Un Universo Paralelo

Rev. Andrés Casanueva – Pastor Anglicano

Nos relatan los evangelios que miles de personas seguían a Jesús, quien movido por amor genuino, respondía a las verdaderas necesidades de la gente, desde las externas y concretas hasta las más profundas y espirituales. Según un autor “Su ministerio tenía una preocupación integral y genuina por las personas; (él y sus seguidores) estaban volcados a atender sus problemas, renunciando incluso a su descanso para enseñar al pueblo y suplir sus necesidades”. ¿Por qué lo seguían tantas personas? Continúa el autor: “Probablemente nunca habían sentido un cuidado tan cercano de parte de sus líderes políticos o religiosos”.
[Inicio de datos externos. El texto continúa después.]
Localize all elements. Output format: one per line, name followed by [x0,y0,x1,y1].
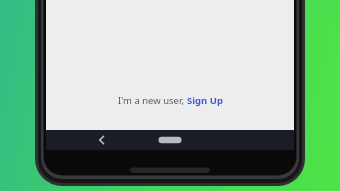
button[interactable]: Back [93,130,111,150]
button[interactable]: Home [155,130,185,150]
button[interactable]: Sign Up [187,94,223,107]
staticText: I'm a new user, [118,94,187,107]
staticText: Sign Up [187,94,223,107]
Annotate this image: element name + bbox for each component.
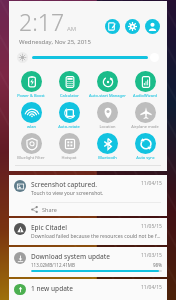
- other: Screenshot notification: [14, 180, 26, 192]
- staticText: Share: [42, 206, 57, 213]
- other: Epic Citadel notification: [14, 223, 26, 235]
- staticText: 11/05/15: [141, 223, 162, 230]
- button[interactable]: User profile: [145, 19, 160, 34]
- other: Update notification: [14, 284, 26, 295]
- button[interactable]: Airplane mode: [126, 100, 164, 131]
- staticText: 11/03/15: [141, 252, 162, 259]
- staticText: Download system update: [31, 252, 141, 261]
- button[interactable]: Auto-rotate: [50, 100, 88, 131]
- staticText: Touch to view your screenshot.: [31, 190, 104, 197]
- staticText: wlan: [27, 124, 36, 129]
- staticText: Power & Boost: [17, 93, 45, 98]
- staticText: Screenshot captured.: [31, 180, 141, 189]
- staticText: 11/04/15: [141, 284, 162, 291]
- staticText: Hotspot: [61, 155, 77, 160]
- button[interactable]: Edit quick settings: [105, 19, 120, 34]
- button[interactable]: Screenshot notification: [9, 175, 167, 202]
- staticText: Wednesday, Nov 25, 2015: [19, 38, 91, 46]
- staticText: Auto-rotate: [58, 124, 80, 129]
- staticText: Auto-start Manager: [89, 93, 126, 98]
- staticText: 11/04/15: [141, 180, 162, 187]
- button[interactable]: Bluelight Filter: [12, 131, 50, 162]
- staticText: Download failed because the resources co…: [31, 233, 162, 240]
- staticText: 98%: [153, 262, 162, 268]
- staticText: Epic Citadel: [31, 223, 141, 232]
- button[interactable]: Power & Boost: [12, 69, 50, 100]
- button[interactable]: Calculator: [50, 69, 88, 100]
- button[interactable]: Bluetooth: [88, 131, 126, 162]
- staticText: AM: [67, 25, 77, 33]
- staticText: AudioWizard: [133, 93, 157, 98]
- button[interactable]: Update notification: [9, 279, 167, 300]
- button[interactable]: Settings: [125, 19, 140, 34]
- button[interactable]: wlan: [12, 100, 50, 131]
- staticText: 2:17: [19, 6, 65, 37]
- staticText: Auto sync: [136, 155, 155, 160]
- staticText: Bluetooth: [98, 155, 117, 160]
- staticText: Calculator: [60, 93, 79, 98]
- staticText: Location: [99, 124, 116, 129]
- staticText: 113.02MB/112.41MB: [31, 262, 153, 268]
- button[interactable]: Hotspot: [50, 131, 88, 162]
- button[interactable]: Auto sync: [126, 131, 164, 162]
- staticText: Airplane mode: [131, 124, 159, 129]
- button[interactable]: Epic Citadel notification: [9, 218, 167, 245]
- button[interactable]: Location: [88, 100, 126, 131]
- button[interactable]: Download system update: [9, 247, 167, 277]
- staticText: Bluelight Filter: [17, 155, 45, 160]
- button[interactable]: Share: [9, 203, 167, 216]
- button[interactable]: [17, 50, 159, 64]
- button[interactable]: Auto-start Manager: [88, 69, 126, 100]
- button[interactable]: AudioWizard: [126, 69, 164, 100]
- staticText: 1 new update: [31, 284, 141, 293]
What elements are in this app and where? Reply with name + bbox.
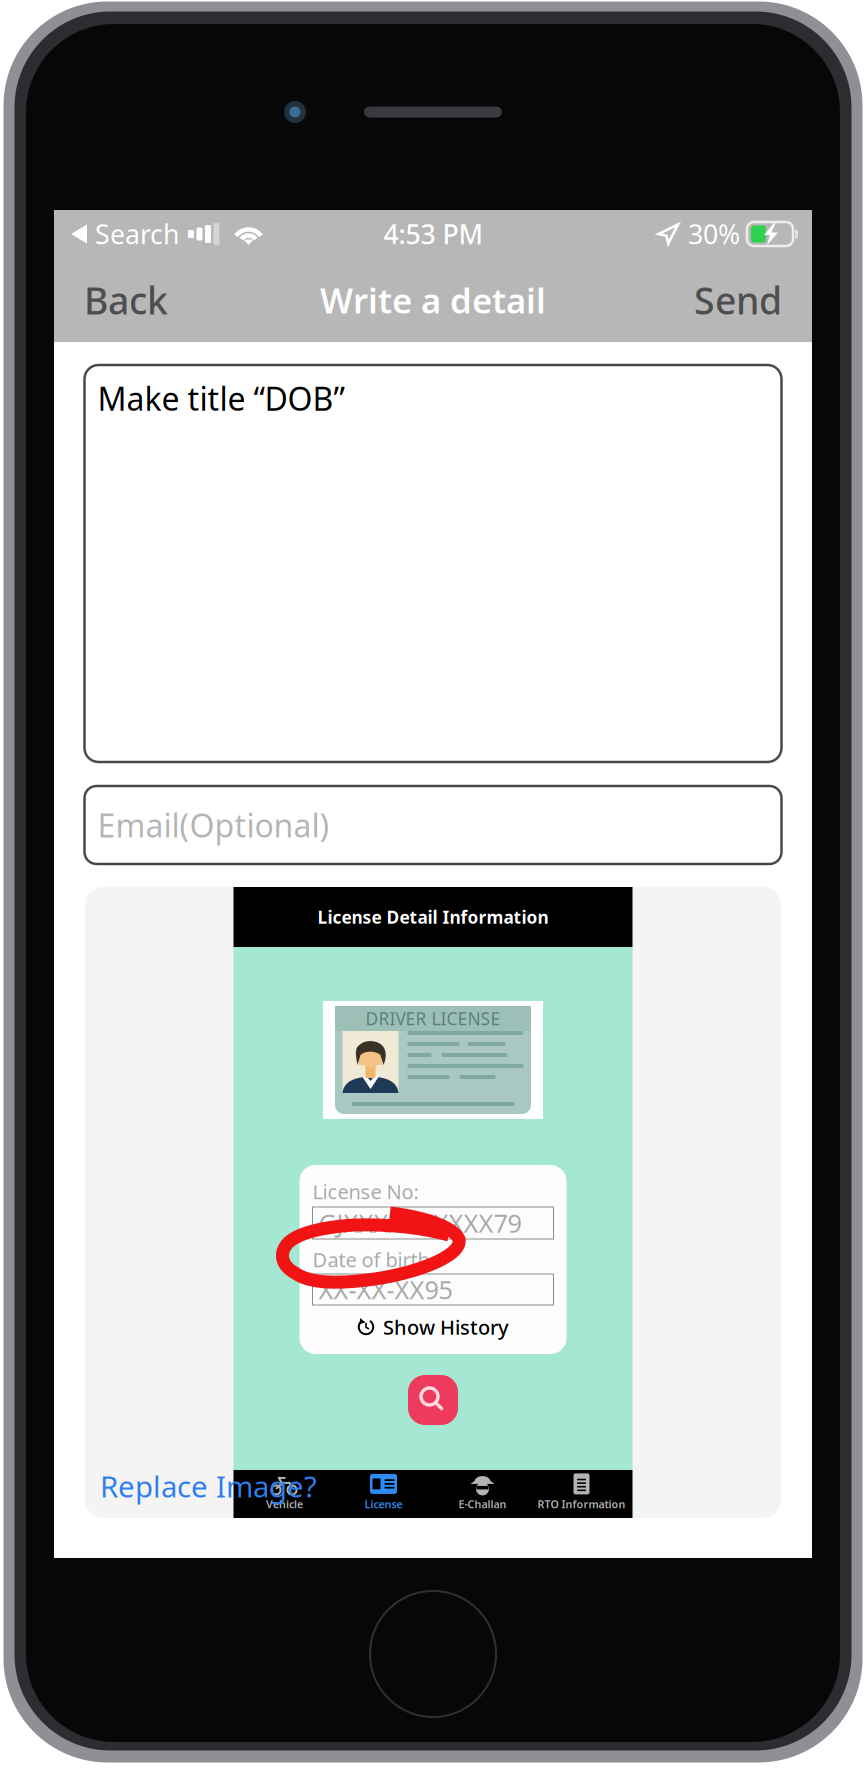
- staticText: Replace Image?: [100, 1466, 317, 1506]
- staticText: Search: [95, 216, 179, 252]
- staticText: 30%: [688, 216, 740, 252]
- button[interactable]: Show History: [357, 1317, 509, 1337]
- button[interactable]: Vehicle: [235, 1470, 334, 1518]
- button[interactable]: RTO Information: [532, 1470, 631, 1518]
- staticText: Write a detail: [320, 277, 546, 323]
- button[interactable]: Send: [680, 258, 796, 342]
- staticText: DRIVER LICENSE: [366, 1007, 500, 1030]
- staticText: License No:: [312, 1178, 418, 1205]
- staticText: Vehicle: [266, 1497, 303, 1511]
- staticText: E-Challan: [458, 1497, 506, 1511]
- staticText: GJXXXXXXXXXX79: [318, 1206, 522, 1240]
- button[interactable]: Search: [408, 1375, 458, 1425]
- staticText: License Detail Information: [318, 906, 548, 928]
- staticText: Email(Optional): [98, 804, 330, 846]
- staticText: Date of birth: [312, 1246, 430, 1273]
- button[interactable]: Replace Image?: [85, 1466, 325, 1506]
- staticText: Show History: [383, 1314, 509, 1340]
- button[interactable]: Back: [70, 258, 182, 342]
- staticText: RTO Information: [538, 1497, 626, 1511]
- button[interactable]: E-Challan: [433, 1470, 532, 1518]
- staticText: 4:53 PM: [384, 216, 482, 252]
- staticText: Make title “DOB”: [98, 377, 344, 420]
- staticText: Back: [84, 275, 168, 325]
- staticText: XX-XX-XX95: [318, 1273, 452, 1306]
- staticText: Send: [694, 275, 782, 325]
- button[interactable]: License: [334, 1470, 433, 1518]
- staticText: License: [364, 1497, 402, 1511]
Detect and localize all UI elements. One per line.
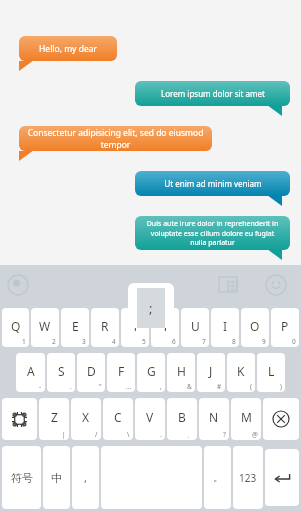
staticText: @ [252, 430, 258, 439]
staticText: 。 [213, 471, 223, 484]
staticText: W [39, 318, 51, 334]
button[interactable]: Y [151, 308, 179, 347]
staticText: K [237, 363, 245, 379]
staticText: D [87, 363, 96, 379]
button[interactable]: C [103, 398, 133, 440]
button[interactable]: Handwriting [7, 274, 29, 296]
button[interactable]: K [227, 353, 255, 392]
button[interactable]: T [121, 308, 149, 347]
button[interactable]: V [135, 398, 165, 440]
staticText: Consectetur adipisicing elit, sed do eiu… [26, 127, 205, 150]
button[interactable]: 。 [204, 446, 231, 509]
staticText: Z [51, 409, 58, 425]
staticText: 6 [172, 337, 176, 346]
button[interactable]: 符号 [2, 446, 41, 509]
button[interactable]: A [16, 353, 45, 392]
button[interactable]: F [107, 353, 135, 392]
button[interactable]: Ut enim ad minim veniam [135, 171, 290, 196]
staticText: E [72, 318, 79, 334]
button[interactable]: 中 [43, 446, 70, 509]
staticText: Ut enim ad minim veniam [164, 178, 262, 189]
staticText: M [241, 409, 252, 425]
staticText: L [268, 363, 275, 379]
staticText: V [146, 409, 154, 425]
staticText: N [209, 409, 219, 425]
staticText: T [132, 318, 139, 334]
staticText: H [177, 363, 186, 379]
staticText: . [160, 430, 162, 439]
staticText: ? [223, 430, 226, 439]
staticText: 1 [22, 337, 26, 346]
staticText: . [70, 382, 72, 391]
staticText: 9 [262, 337, 266, 346]
staticText: 8 [232, 337, 236, 346]
button[interactable]: X [71, 398, 101, 440]
staticText: , [160, 382, 162, 391]
staticText: A [27, 363, 35, 379]
button[interactable]: E [61, 308, 89, 347]
button[interactable]: D [77, 353, 105, 392]
button[interactable]: W [31, 308, 59, 347]
button[interactable]: H [167, 353, 195, 392]
staticText: | [62, 430, 66, 439]
button[interactable]: Consectetur adipisicing elit, sed do eiu… [19, 126, 212, 151]
button[interactable]: I [211, 308, 239, 347]
staticText: ( [250, 382, 252, 391]
staticText: Lorem ipsum dolor sit amet [161, 88, 265, 99]
staticText: R [101, 318, 109, 334]
button[interactable]: O [241, 308, 269, 347]
staticText: 0 [292, 337, 296, 346]
button[interactable]: Backspace [263, 398, 299, 440]
staticText: 2 [52, 337, 56, 346]
staticText: 、 [187, 431, 194, 439]
button[interactable]: 123 [233, 446, 263, 509]
button[interactable]: L [257, 353, 285, 392]
staticText: 中 [51, 471, 62, 485]
button[interactable]: Keyboard layout [218, 275, 238, 295]
staticText: # [217, 382, 222, 391]
button[interactable]: Q [2, 308, 29, 347]
staticText: ) [280, 382, 282, 391]
button[interactable]: M [231, 398, 261, 440]
button[interactable]: B [167, 398, 197, 440]
staticText: 7 [202, 337, 206, 346]
staticText: ; [149, 299, 153, 317]
button[interactable]: Hello, my dear [19, 36, 117, 61]
staticText: Q [11, 318, 21, 334]
staticText: - [39, 382, 42, 391]
staticText: 123 [239, 471, 257, 485]
button[interactable]: Z [39, 398, 69, 440]
button[interactable]: S [47, 353, 75, 392]
button[interactable]: N [199, 398, 229, 440]
staticText: " [99, 382, 102, 391]
staticText: 符号 [11, 471, 33, 485]
staticText: G [147, 363, 156, 379]
button[interactable]: P [271, 308, 299, 347]
staticText: J [209, 363, 213, 379]
staticText: 4 [112, 337, 116, 346]
button[interactable]: G [137, 353, 165, 392]
staticText: , [84, 470, 87, 485]
staticText: U [191, 318, 200, 334]
button[interactable]: , [72, 446, 99, 509]
staticText: I [223, 318, 228, 334]
staticText: & [187, 382, 192, 391]
button[interactable]: U [181, 308, 209, 347]
button[interactable]: R [91, 308, 119, 347]
staticText: ... [126, 382, 132, 391]
staticText: S [58, 363, 65, 379]
button[interactable]: Shift [2, 398, 37, 440]
staticText: 5 [142, 337, 146, 346]
button[interactable]: J [197, 353, 225, 392]
button[interactable]: Lorem ipsum dolor sit amet [135, 81, 290, 106]
staticText: Duis aute irure dolor in reprehenderit i… [142, 219, 283, 247]
button[interactable]: Emoji [265, 274, 287, 296]
staticText: F [118, 363, 125, 379]
staticText: 3 [82, 337, 86, 346]
button[interactable]: Duis aute irure dolor in reprehenderit i… [135, 216, 290, 250]
button[interactable]: Enter [265, 449, 299, 506]
staticText: Hello, my dear [39, 43, 97, 55]
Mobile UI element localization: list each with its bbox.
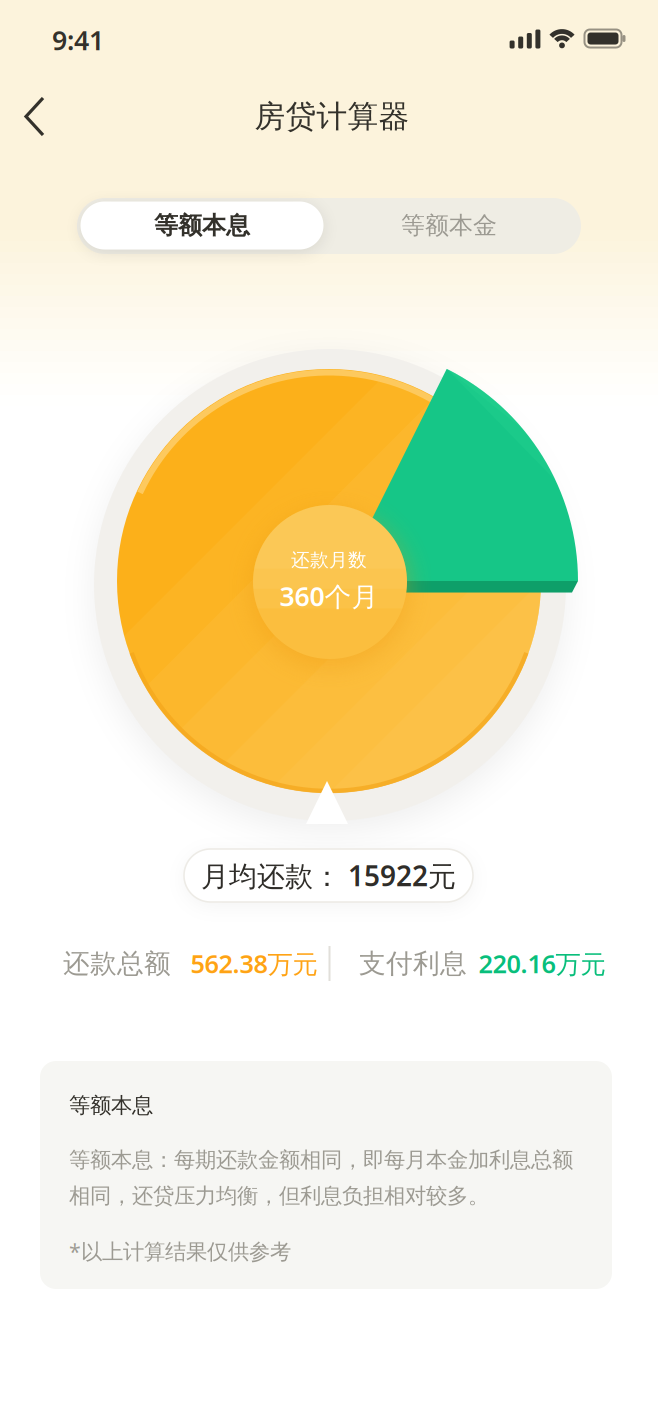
staticText: 相同，还贷压力均衡，但利息负担相对较多。 bbox=[69, 1183, 489, 1209]
staticText: 等额本息：每期还款金额相同，即每月本金加利息总额 bbox=[69, 1147, 573, 1173]
staticText: 562.38万元 bbox=[190, 947, 318, 980]
staticText: *以上计算结果仅供参考 bbox=[69, 1237, 291, 1265]
staticText: 360个月 bbox=[280, 578, 378, 614]
staticText: 房贷计算器 bbox=[254, 98, 410, 135]
staticText: 9:41 bbox=[52, 22, 104, 58]
staticText: 等额本息 bbox=[154, 211, 250, 240]
button[interactable] bbox=[10, 91, 62, 143]
staticText: 还款月数 bbox=[291, 548, 367, 571]
staticText: 还款总额 bbox=[63, 947, 171, 980]
staticText: 220.16万元 bbox=[478, 947, 606, 980]
staticText: 等额本息 bbox=[69, 1092, 153, 1119]
staticText: 等额本金 bbox=[401, 211, 497, 240]
button[interactable]: 等额本息 bbox=[80, 202, 324, 250]
button[interactable]: 等额本金 bbox=[324, 198, 574, 254]
staticText: 支付利息 bbox=[359, 947, 467, 980]
staticText: 月均还款： 15922元 bbox=[201, 857, 456, 894]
Las reales e impactantes circunstancias que como país hemos enfrentado desde hace algunos años como terremotos, tsunamis, incendios forestales, corrupción cruzada, violencia en nuestra región, abusos hacia mujeres y niños (hasta de entes gubernamentales), hacia comunidades indígenas, uso indiscriminado y desmedido de recursos naturales que enriquecen sólo a algunos, gran porcentaje de la población que vive aun en condiciones miserables, comercialización de la salud, de la educación y hasta de un bien público como lo es el agua, atentados flagrantes a la dignidad de la vida humana bajo la careta sonriente de libertad de elegir, etc. son cuestiones concretas, reales y que impactan la vida de todos y cada uno de los miembros de esta sociedad.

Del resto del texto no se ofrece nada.